Created By : Jatin Gogia

Reviewed By : Rajasekhar Valipishetty

Last Updated : Apr 06, 2023


HCF Calculator using the Euclid Division Algorithm helps you to find the Highest common factor (HCF) easily for 141, 363, 315, 347 i.e. 1 the largest integer that leaves a remainder zero for all numbers.

HCF of 141, 363, 315, 347 is 1 the largest number which exactly divides all the numbers i.e. where the remainder is zero. Let us get into the working of this example.

Consider we have numbers 141, 363, 315, 347 and we need to find the HCF of these numbers. To do so, we need to choose the largest integer first and then as per Euclid's Division Lemma a = bq + r where 0 ≤ r ≤ b

Highest common factor (HCF) of 141, 363, 315, 347 is 1.

HCF(141, 363, 315, 347) = 1

HCF of 141, 363, 315, 347 using Euclid's algorithm

Highest common factor or Highest common divisor (hcd) can be calculated by Euclid's algotithm.

HCF of:

Highest common factor (HCF) of 141, 363, 315, 347 is 1.

Highest Common Factor of 141,363,315,347 using Euclid's algorithm

Highest Common Factor of 141,363,315,347 is 1

Step 1: Since 363 > 141, we apply the division lemma to 363 and 141, to get

363 = 141 x 2 + 81

Step 2: Since the reminder 141 ≠ 0, we apply division lemma to 81 and 141, to get

141 = 81 x 1 + 60

Step 3: We consider the new divisor 81 and the new remainder 60, and apply the division lemma to get

81 = 60 x 1 + 21

We consider the new divisor 60 and the new remainder 21,and apply the division lemma to get

60 = 21 x 2 + 18

We consider the new divisor 21 and the new remainder 18,and apply the division lemma to get

21 = 18 x 1 + 3

We consider the new divisor 18 and the new remainder 3,and apply the division lemma to get

18 = 3 x 6 + 0

The remainder has now become zero, so our procedure stops. Since the divisor at this stage is 3, the HCF of 141 and 363 is 3

Notice that 3 = HCF(18,3) = HCF(21,18) = HCF(60,21) = HCF(81,60) = HCF(141,81) = HCF(363,141) .
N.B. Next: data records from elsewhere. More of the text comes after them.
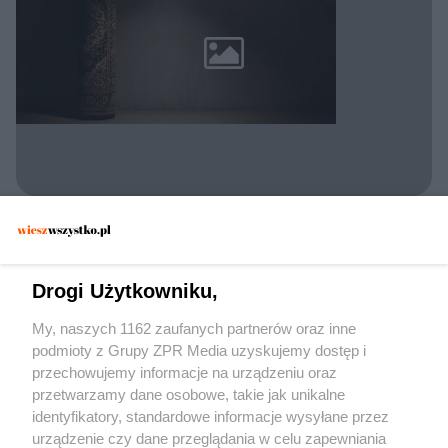
POLICJA KONSTANCIN-JEZIORNA
Zatrzymano 30-latka w Konstancinie. Czy
dywan wystarczył, by zmylić
Drogi Użytkowniku,
funkcjonariuszy?
My, naszych 1162 zaufanych partnerów oraz inne
podmioty z Grupy ZPR Media uzyskujemy dostęp i
przechowujemy informacje na urządzeniu oraz
przetwarzamy dane osobowe, takie jak unikalne
identyfikatory, standardowe informacje wysyłane przez
urządzenie czy dane przeglądania w celu zapewniania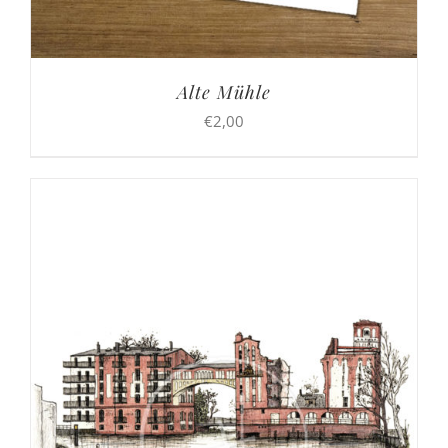
Alte Mühle
€
2,00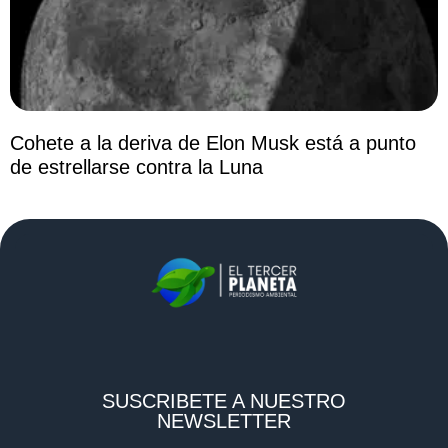
Cohete a la deriva de Elon Musk está a punto
de estrellarse contra la Luna
SUSCRIBETE A NUESTRO
NEWSLETTER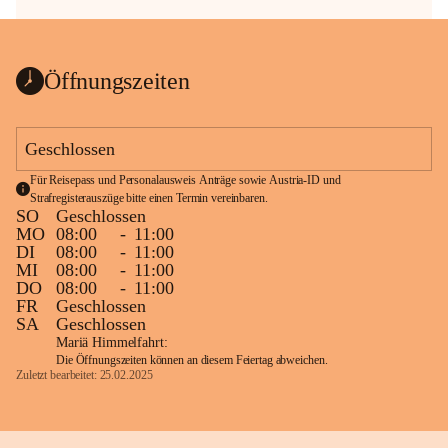
Öffnungszeiten
Geschlossen
Für Reisepass und Personalausweis Anträge sowie Austria-ID und 
Strafregisterauszüge bitte einen Termin vereinbaren.
SO
Geschlossen
MO
08:00
-
11:00
DI
08:00
-
11:00
MI
08:00
-
11:00
DO
08:00
-
11:00
FR
Geschlossen
SA
Geschlossen
Mariä Himmelfahrt:
Die Öffnungszeiten können an diesem Feiertag abweichen.
Zuletzt bearbeitet: 25.02.2025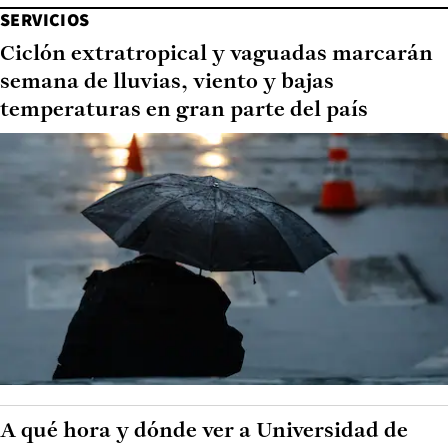
SERVICIOS
Ciclón extratropical y vaguadas marcarán
semana de lluvias, viento y bajas
temperaturas en gran parte del país
A qué hora y dónde ver a Universidad de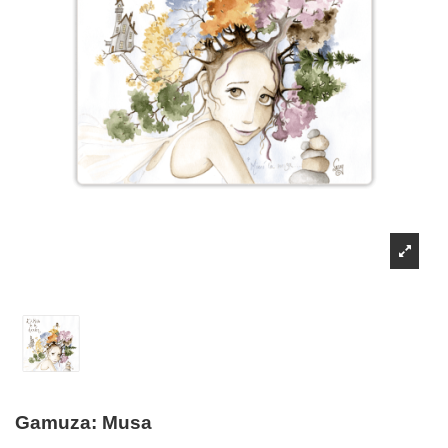
Gamuza: Musa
We can take hcf of as 1st numbers and next number as another number to apply in Euclidean lemma

Step 1: Since 315 > 3, we apply the division lemma to 315 and 3, to get

315 = 3 x 105 + 0

The remainder has now become zero, so our procedure stops. Since the divisor at this stage is 3, the HCF of 3 and 315 is 3

Notice that 3 = HCF(315,3) .


We can take hcf of as 1st numbers and next number as another number to apply in Euclidean lemma

Step 1: Since 347 > 3, we apply the division lemma to 347 and 3, to get

347 = 3 x 115 + 2

Step 2: Since the reminder 3 ≠ 0, we apply division lemma to 2 and 3, to get

3 = 2 x 1 + 1

Step 3: We consider the new divisor 2 and the new remainder 1, and apply the division lemma to get

2 = 1 x 2 + 0

The remainder has now become zero, so our procedure stops. Since the divisor at this stage is 1, the HCF of 3 and 347 is 1

Notice that 1 = HCF(2,1) = HCF(3,2) = HCF(347,3) .
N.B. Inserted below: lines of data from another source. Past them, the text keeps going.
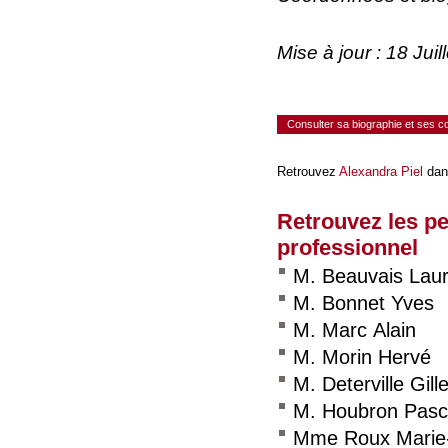
Mise à jour : 18 Ju
Consulter sa biographie et ses 
Retrouvez
Alexandra Piel
dan
Retrouvez les p
professionnel
M. Beauvais Laur
M. Bonnet Yves
M. Marc Alain
M. Morin Hervé
M. Deterville Gill
M. Houbron Pasc
Mme Roux Marie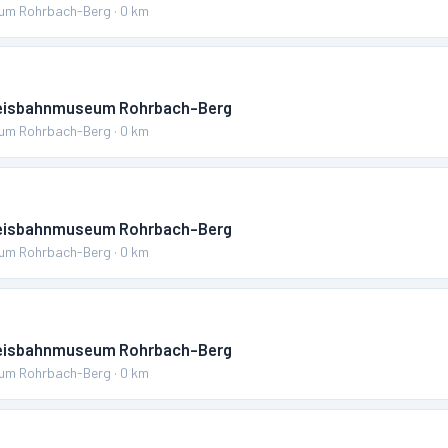
um Rohrbach-Berg
·
0
km
reisbahnmuseum Rohrbach-Berg
um Rohrbach-Berg
·
0
km
reisbahnmuseum Rohrbach-Berg
um Rohrbach-Berg
·
0
km
reisbahnmuseum Rohrbach-Berg
um Rohrbach-Berg
·
0
km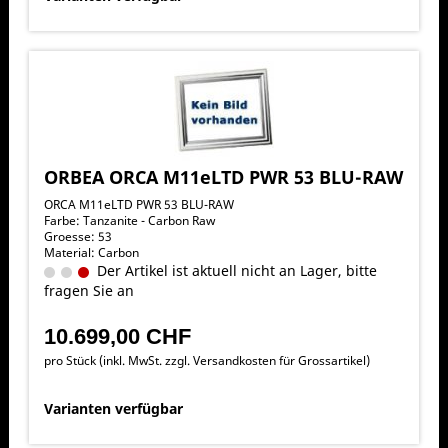
ORBEA ORCA M11eLTD PWR 53 BLU-RAW
ORCA M11eLTD PWR 53 BLU-RAW
Farbe: Tanzanite - Carbon Raw
Groesse: 53
Material: Carbon
Der Artikel ist aktuell nicht an Lager, bitte
fragen Sie an
10.699,00 CHF
pro Stück (inkl. MwSt. zzgl.
Versandkosten für Grossartikel
)
Varianten verfügbar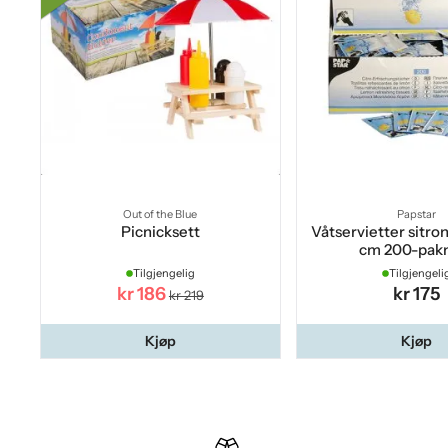
Out of the Blue
Papstar
Picnicksett
Våtservietter sitron
cm 200-pak
Tilgjengelig
Tilgjengeli
kr 186
kr 175
kr 219
Kjøp
Kjøp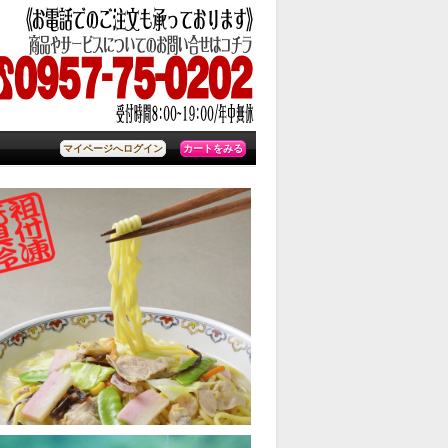
カートをみる
マイページへログイン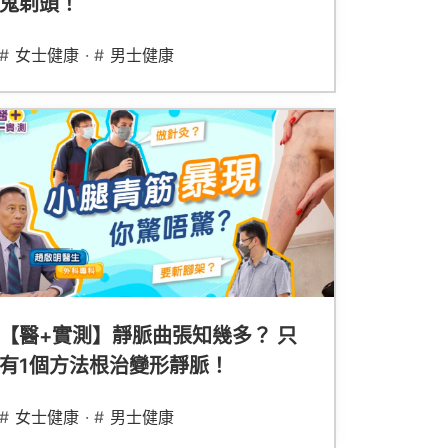
鬼剃頭！
#
女士健康
· #
男士健康
【醫+實測】靜脈曲張知幾多？ 只
有1個方法根治變形靜脈！
#
女士健康
· #
男士健康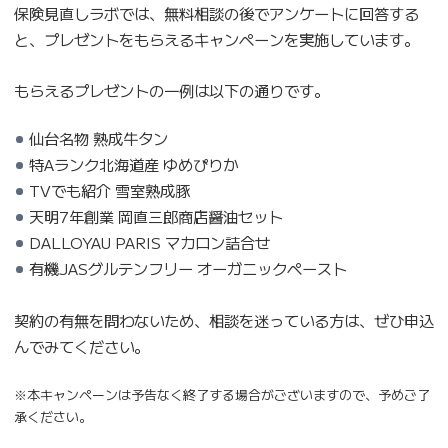
保険見直しラボでは、無料相談の後でアンケートに回答する
と、プレゼントをもらえるキャンペーンを実施しています。
もらえるプレゼントの一例は以下の通りです。
仙台名物 熟成牛タン
特Aランク北海道産 ゆめぴりか
TVでも紹介 雪室熟成豚
天明7年創業 岡直三郎商店醤油セット
DALLOYAU PARIS マカロン詰合せ
有機JASグルテンフリー オーガニックペースト
契約の有無を問わないため、相談を迷っている方は、ぜひ申込
んでみてください。
※本キャンペーンは予告なく終了する場合がございますので、予めご了
承ください。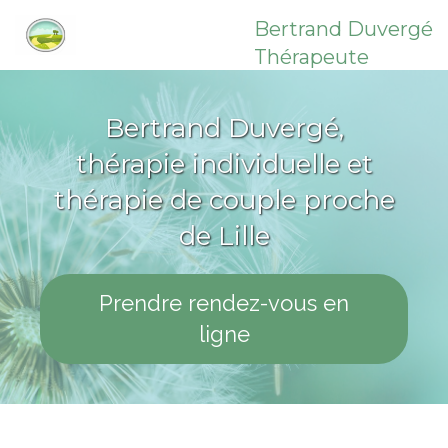
Bertrand Duvergé
Thérapeute
Bertrand Duvergé,
thérapie individuelle et
thérapie de couple proche
de Lille
Prendre rendez-vous en
ligne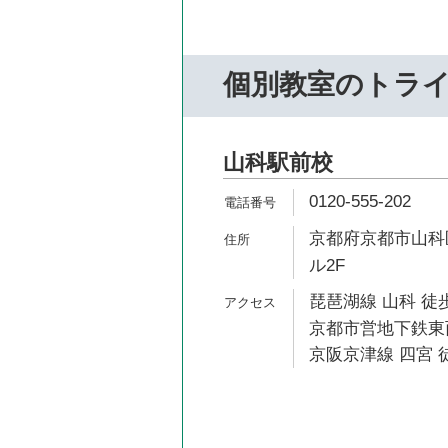
個別教室のトラ
山科駅前校
0120-555-202
京都府京都市山科区
ル2F
琵琶湖線 山科 徒歩
京都市営地下鉄東西
京阪京津線 四宮 徒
HCF using Euclid's Algorithm Calculation Examples

Frequently Asked Questions on HCF of 141, 363, 315, 347 using Euclid's Algorithm

1. What is the Euclid division algorithm?
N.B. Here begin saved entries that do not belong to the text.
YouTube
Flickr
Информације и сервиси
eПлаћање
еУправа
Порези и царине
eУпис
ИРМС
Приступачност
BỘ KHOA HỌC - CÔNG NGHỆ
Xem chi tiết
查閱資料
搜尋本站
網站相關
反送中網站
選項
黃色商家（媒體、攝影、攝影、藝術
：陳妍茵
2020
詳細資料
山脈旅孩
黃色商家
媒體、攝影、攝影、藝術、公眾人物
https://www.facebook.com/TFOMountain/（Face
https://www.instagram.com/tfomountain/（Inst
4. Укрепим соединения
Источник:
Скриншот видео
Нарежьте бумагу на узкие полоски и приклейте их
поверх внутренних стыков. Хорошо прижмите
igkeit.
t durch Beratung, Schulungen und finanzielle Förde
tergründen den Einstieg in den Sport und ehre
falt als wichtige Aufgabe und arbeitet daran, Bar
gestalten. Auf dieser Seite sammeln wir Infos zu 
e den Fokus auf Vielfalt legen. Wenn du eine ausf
Answer: Euclid's Division Algorithm is a technique to compute the Highest Common Factor (HCF) of given positive integers.

2. what is the HCF of 141, 363, 315, 347?

Answer: HCF of 141, 363, 315, 347 is 1 the largest number that divides all the numbers leaving a remainder zero.

3. How to find HCF of 141, 363, 315, 347 using Euclid's Algorithm?

Answer: For arbitrary numbers 141, 363, 315, 347 apply Euclid’s Division Lemma in succession until you obtain a remainder zero. HCF is the remainder in the last but one step.